Quatro anos depois, a Rússia ganhou cerca de 10% do território da Ucrânia. As posições mais próximas controladas pela Rússia estão agora a mais de 300 km (185 milhas) de Kiev.
Ao longo do caminho, Moscou perdeu terreno que antes havia conquistado e cerca de 1,3 milhão de soldados russos foram mortos ou gravemente feridos.
Segundo a Rússia, a expansão da NATO e a crescente militarização da Ucrânia continuam a ser as causas profundas da guerra.
Mas desde o início da invasão, dois novos países aderiram à NATO – a Suécia e a Finlândia, que partilham uma fronteira de 1.340 km (830 milhas) com a Rússia. E a Ucrânia construiu um dos maiores e mais preparados militares da Europa.
“Quando lutamos, não somos perdedores, somos vencedores. É importante lembrarmos que cada dia, quando sobrevivemos, cada dia significa vitória para nós e devemos aguentar”, disse Oleksandr Merezko, membro do parlamento ucraniano, à Al Jazeera.
Ainda assim, o sucesso da Ucrânia no campo de batalha tem sido limitado.

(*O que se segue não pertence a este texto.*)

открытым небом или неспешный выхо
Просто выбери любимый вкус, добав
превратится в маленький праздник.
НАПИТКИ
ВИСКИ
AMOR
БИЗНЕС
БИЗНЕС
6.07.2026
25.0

Os últimos quatro anos foram marcados por uma contra-ofensiva fracassada e por uma breve invasão da região russa de Kursk, que mais tarde custou milhares de vidas.
Substituir esses soldados é difícil, segundo Glib Volosky, pesquisador da Come Back Alive, uma fundação ucraniana que apoia militares e veteranos.
“Este é o quarto ano de guerra e os idealistas e as pessoas que estão prontas para lutar como voluntários estão a esgotar-se”, disse Wolosky à Al Jazeera. “Portanto, o processo de mobilização está a tornar-se cada vez mais difícil e a Ucrânia precisa realmente de incentivos adicionais para acelerar o processo.”
Para sustentar o esforço de guerra e apoiar as obrigações internas do país, a Ucrânia depende dos seus aliados europeus.
Em Janeiro, a União Europeia aprovou um empréstimo de 90 mil milhões de euros (106 mil milhões de dólares) para ajudar a Ucrânia a satisfazer as suas necessidades militares até 2027.
Com ajuda financeira contínua e fornecimento de armas da Europa, Kiev está posicionada para sustentar o seu esforço de guerra.
“Não vejo como esta guerra terminará em breve”, disse Volodymyr Proskura, residente de Lviv. “Poderá haver um cessar-fogo em algum momento, mas poderá levar a outra guerra dentro de alguns anos.”